Exercise directions:
Retype each entry below exactly. Do not carry any image over.

Information provided:
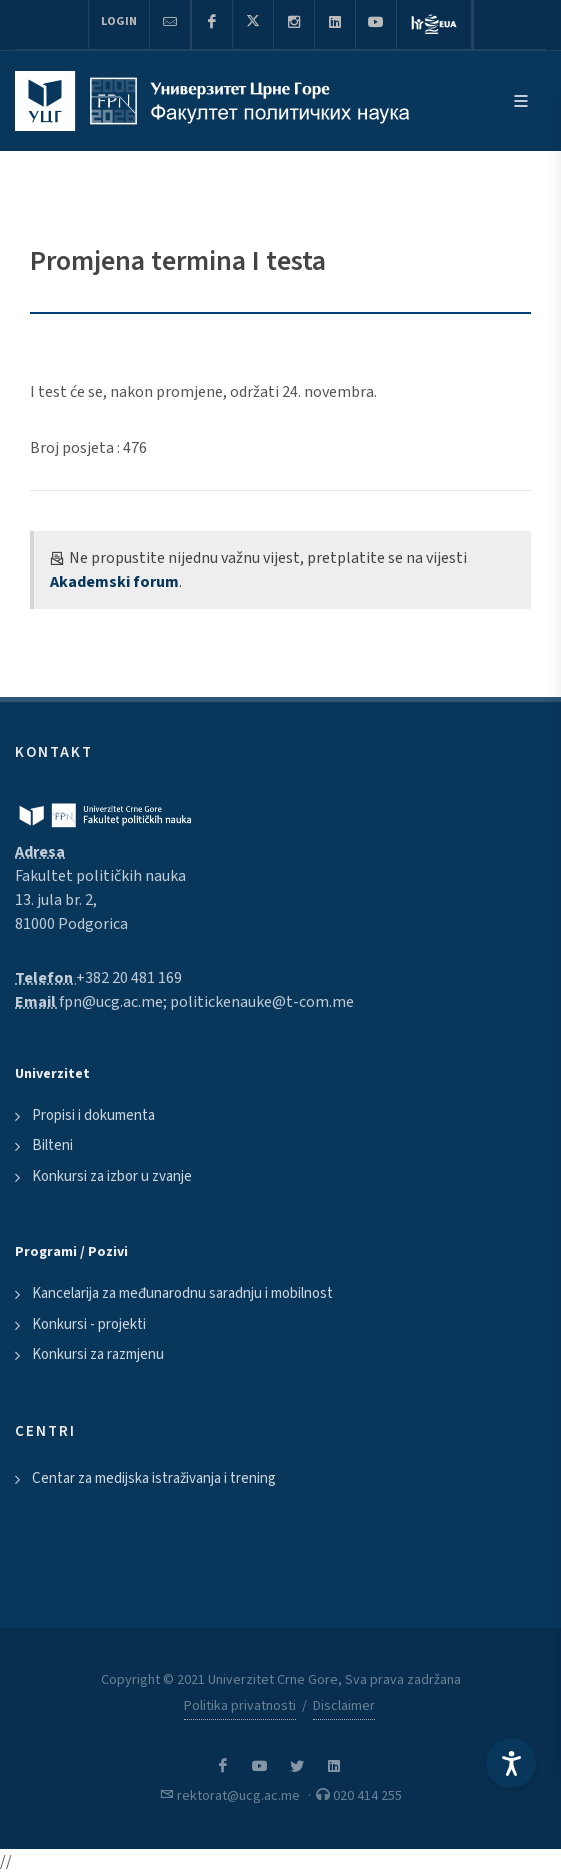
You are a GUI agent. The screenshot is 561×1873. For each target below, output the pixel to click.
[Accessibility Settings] (511, 1763)
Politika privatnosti (240, 1706)
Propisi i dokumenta (93, 1115)
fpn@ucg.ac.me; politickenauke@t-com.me (206, 1002)
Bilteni (52, 1145)
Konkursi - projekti (89, 1324)
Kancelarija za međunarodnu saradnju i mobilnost (182, 1293)
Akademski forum (114, 582)
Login (119, 21)
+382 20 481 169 (129, 978)
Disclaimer (344, 1706)
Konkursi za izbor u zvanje (112, 1176)
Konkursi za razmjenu (98, 1354)
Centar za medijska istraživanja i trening (154, 1478)
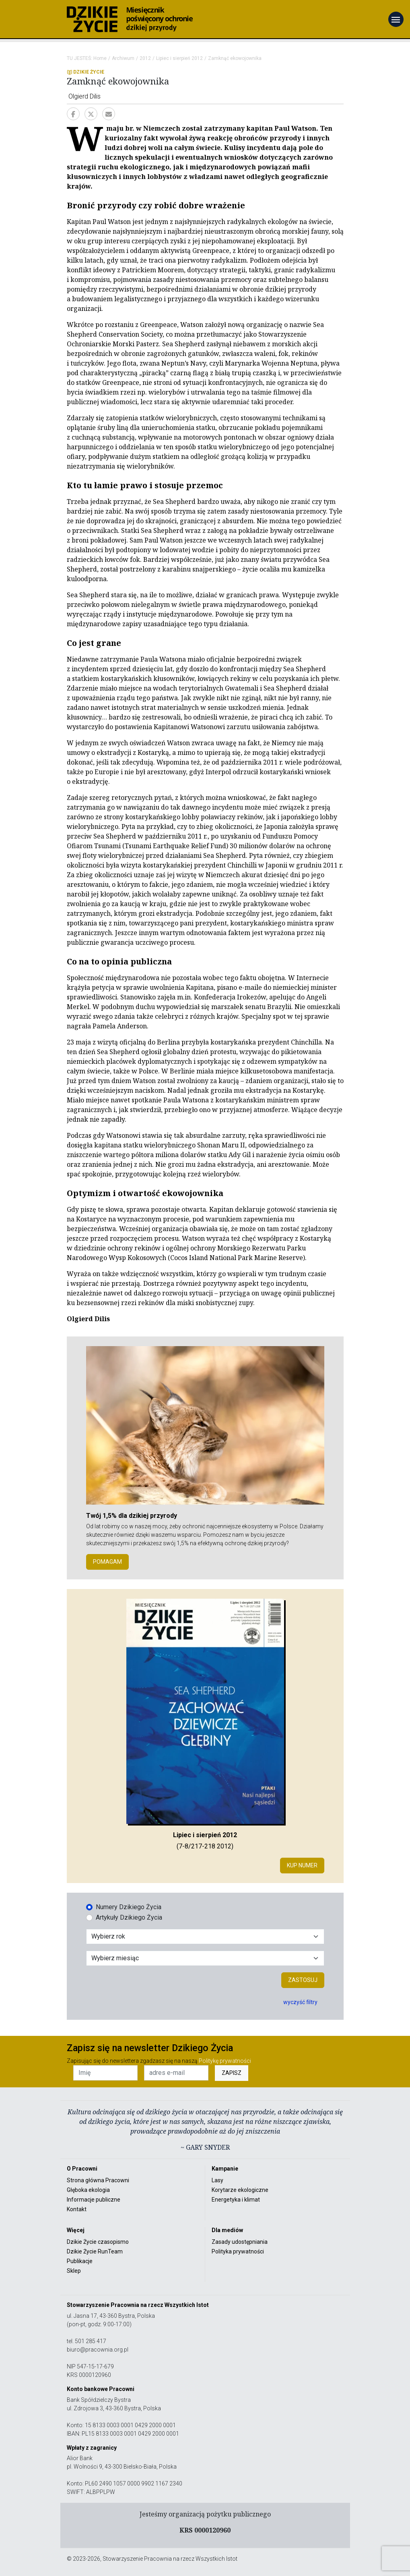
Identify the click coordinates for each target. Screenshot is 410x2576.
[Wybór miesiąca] (205, 1958)
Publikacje (80, 2261)
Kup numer (302, 1865)
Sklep (74, 2271)
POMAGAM (107, 1561)
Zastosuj (302, 1980)
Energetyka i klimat (236, 2199)
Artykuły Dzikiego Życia (129, 1917)
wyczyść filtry (300, 2002)
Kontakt (77, 2209)
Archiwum (123, 58)
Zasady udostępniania (240, 2242)
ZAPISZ (231, 2073)
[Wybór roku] (205, 1936)
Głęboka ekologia (88, 2190)
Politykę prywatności (225, 2061)
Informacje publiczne (93, 2199)
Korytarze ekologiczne (240, 2190)
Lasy (217, 2180)
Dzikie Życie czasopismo (98, 2242)
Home (100, 58)
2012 (145, 58)
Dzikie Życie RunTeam (95, 2251)
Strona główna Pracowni (98, 2180)
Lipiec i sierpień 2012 (179, 58)
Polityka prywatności (238, 2251)
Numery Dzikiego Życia (128, 1907)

Solution to this task:
You are a GUI agent. The screenshot is 561×1873. For each target below, output the pixel to click.
[Accessibility Settings] (511, 1763)
Politika privatnosti (240, 1706)
Propisi i dokumenta (93, 1115)
fpn@ucg.ac.me; politickenauke@t-com.me (206, 1002)
Bilteni (52, 1145)
Konkursi - projekti (89, 1324)
Kancelarija za međunarodnu saradnju i mobilnost (182, 1293)
Akademski forum (114, 582)
Login (119, 21)
+382 20 481 169 (129, 978)
Disclaimer (344, 1706)
Konkursi za izbor u zvanje (112, 1176)
Konkursi za razmjenu (98, 1354)
Centar za medijska istraživanja i trening (154, 1478)
Identify the click coordinates for each target. Screenshot is 410x2576.
[Wybór miesiąca] (205, 1958)
Publikacje (80, 2261)
Kup numer (302, 1865)
Sklep (74, 2271)
POMAGAM (107, 1561)
Zastosuj (302, 1980)
Energetyka i klimat (236, 2199)
Artykuły Dzikiego Życia (129, 1917)
wyczyść filtry (300, 2002)
Kontakt (77, 2209)
Archiwum (123, 58)
Zasady udostępniania (240, 2242)
ZAPISZ (231, 2073)
[Wybór roku] (205, 1936)
Głęboka ekologia (88, 2190)
Politykę prywatności (225, 2061)
Informacje publiczne (93, 2199)
Korytarze ekologiczne (240, 2190)
Lasy (217, 2180)
Dzikie Życie czasopismo (98, 2242)
Home (100, 58)
2012 (145, 58)
Dzikie Życie RunTeam (95, 2251)
Strona główna Pracowni (98, 2180)
Lipiec i sierpień 2012 (179, 58)
Polityka prywatności (238, 2251)
Numery Dzikiego Życia (128, 1907)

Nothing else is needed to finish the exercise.